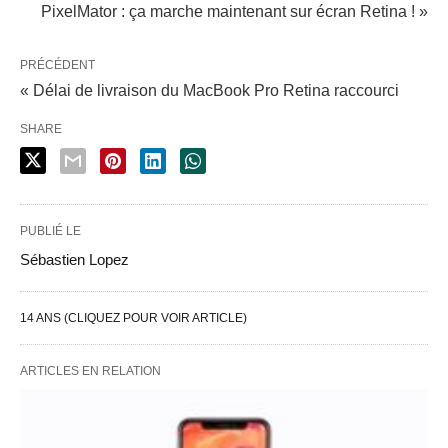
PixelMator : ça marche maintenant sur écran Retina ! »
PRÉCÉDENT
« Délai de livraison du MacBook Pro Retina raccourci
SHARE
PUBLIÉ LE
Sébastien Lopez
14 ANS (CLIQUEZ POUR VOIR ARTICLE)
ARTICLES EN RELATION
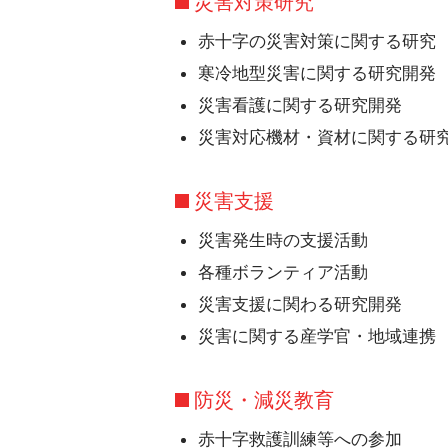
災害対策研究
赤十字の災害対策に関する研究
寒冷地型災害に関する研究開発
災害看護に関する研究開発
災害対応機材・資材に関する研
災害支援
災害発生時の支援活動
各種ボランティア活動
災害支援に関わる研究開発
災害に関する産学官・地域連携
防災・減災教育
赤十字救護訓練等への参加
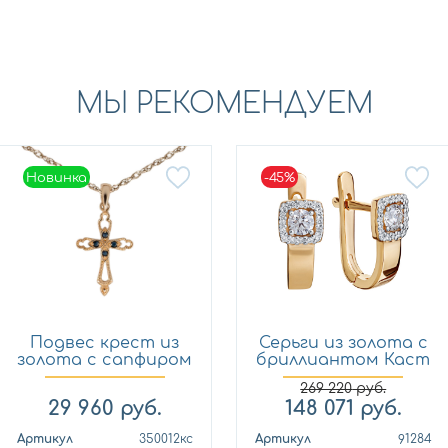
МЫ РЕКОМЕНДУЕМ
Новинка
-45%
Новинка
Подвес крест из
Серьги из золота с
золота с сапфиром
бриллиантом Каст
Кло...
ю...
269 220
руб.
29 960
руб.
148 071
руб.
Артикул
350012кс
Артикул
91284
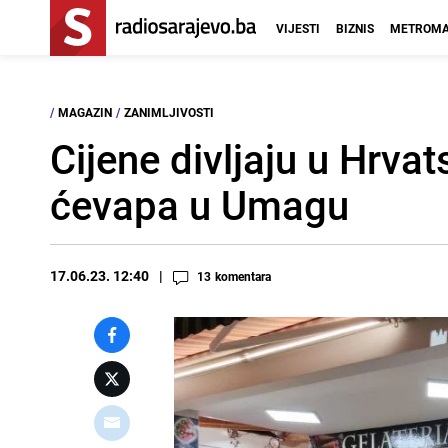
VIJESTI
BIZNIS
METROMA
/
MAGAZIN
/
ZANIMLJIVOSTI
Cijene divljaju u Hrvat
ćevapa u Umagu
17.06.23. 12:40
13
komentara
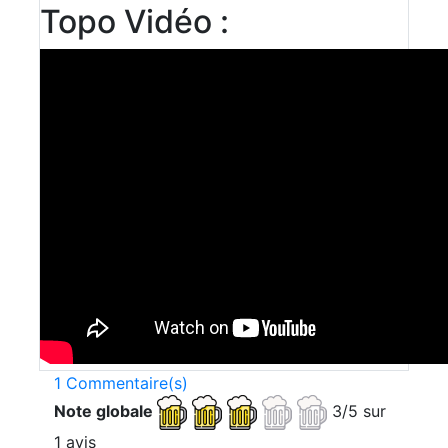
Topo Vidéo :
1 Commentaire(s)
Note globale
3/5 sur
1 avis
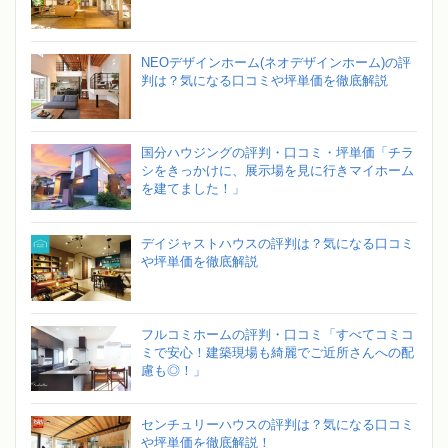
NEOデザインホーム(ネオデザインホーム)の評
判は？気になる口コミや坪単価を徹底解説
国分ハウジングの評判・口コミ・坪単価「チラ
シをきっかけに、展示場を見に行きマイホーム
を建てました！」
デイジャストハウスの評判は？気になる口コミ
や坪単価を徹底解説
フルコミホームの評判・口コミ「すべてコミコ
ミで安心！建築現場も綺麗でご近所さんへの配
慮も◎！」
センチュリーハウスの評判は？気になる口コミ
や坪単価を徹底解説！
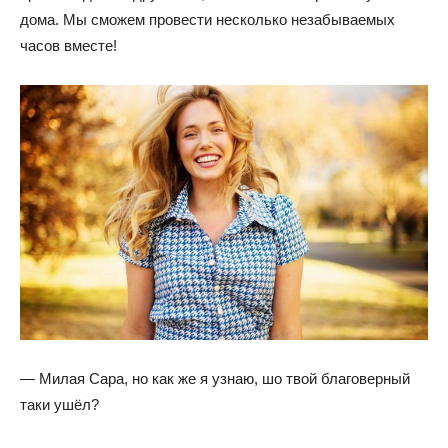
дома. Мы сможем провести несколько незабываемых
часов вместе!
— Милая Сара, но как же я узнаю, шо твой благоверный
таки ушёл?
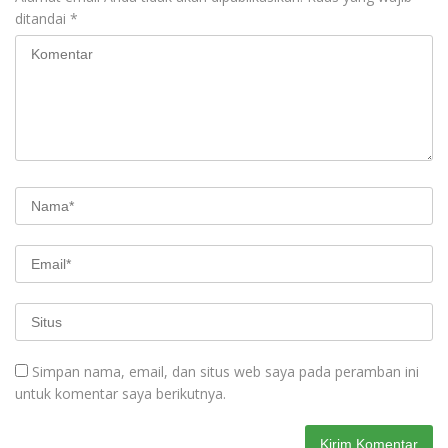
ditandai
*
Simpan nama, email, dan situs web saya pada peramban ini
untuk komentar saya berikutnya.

_Assignment_
What is needed is an exact copy of all the records, minus any pictures.

_Output of the exercise_
PixelMator : ça marche maintenant sur écran Retina ! »
PRÉCÉDENT
« Délai de livraison du MacBook Pro Retina raccourci
SHARE
PUBLIÉ LE
Sébastien Lopez
14 ANS (CLIQUEZ POUR VOIR ARTICLE)
ARTICLES EN RELATION
災害対策研究
赤十字の災害対策に関する研究
寒冷地型災害に関する研究開発
災害看護に関する研究開発
災害対応機材・資材に関する研
災害支援
災害発生時の支援活動
各種ボランティア活動
災害支援に関わる研究開発
災害に関する産学官・地域連携
防災・減災教育
赤十字救護訓練等への参加
МЫ РЕКОМЕНДУЕМ
Новинка
-45%
Новинка
Подвес крест из
Серьги из золота с
золота с сапфиром
бриллиантом Каст
Кло...
ю...
269 220
руб.
29 960
руб.
148 071
руб.
Артикул
350012кс
Артикул
91284
VIJESTI
BIZNIS
METROMA
/
MAGAZIN
/
ZANIMLJIVOSTI
Cijene divljaju u Hrvat
ćevapa u Umagu
17.06.23. 12:40
13
komentara
Topo Vidéo :
1 Commentaire(s)
Note globale
3/5 sur
1 avis
NEOデザインホーム(ネオデザインホーム)の評
判は？気になる口コミや坪単価を徹底解説
国分ハウジングの評判・口コミ・坪単価「チラ
シをきっかけに、展示場を見に行きマイホーム
を建てました！」
デイジャストハウスの評判は？気になる口コミ
や坪単価を徹底解説
フルコミホームの評判・口コミ「すべてコミコ
ミで安心！建築現場も綺麗でご近所さんへの配
慮も◎！」
センチュリーハウスの評判は？気になる口コミ
や坪単価を徹底解説！
дома. Мы сможем провести несколько незабываемых
часов вместе!
— Милая Сара, но как же я узнаю, шо твой благоверный
таки ушёл?
ditandai
*
Simpan nama, email, dan situs web saya pada peramban ini
untuk komentar saya berikutnya.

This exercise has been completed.